AIM OF THE TASK: State the number of lines in the following data that contain the string "Quận", and nothing else.

SUPPLIED DATA:
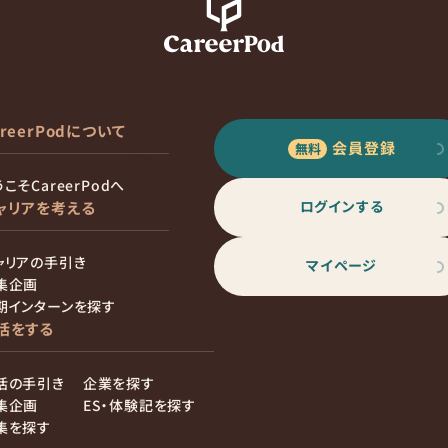
areerPodについて
会員登録
こそCareerPodへ
ログインする
ャリアを考える
ャリアの手引き
マイページ
集企画
期インターンを探す
活をする
活の手引き
企業を探す
集企画
ES・体験記を探す
集を探す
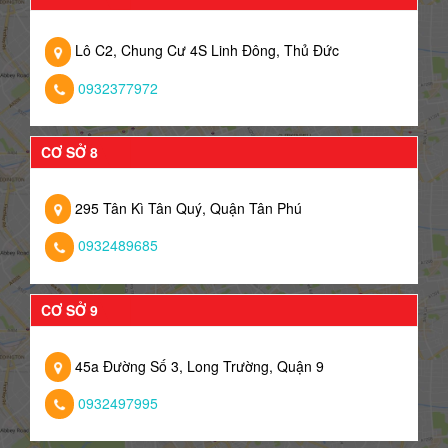
Lô C2, Chung Cư 4S Linh Đông, Thủ Đức
0932377972
CƠ SỞ 8
295 Tân Kì Tân Quý, Quận Tân Phú
0932489685
CƠ SỞ 9
45a Đường Số 3, Long Trường, Quận 9
0932497995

RESULT OF THE EXERCISE: 2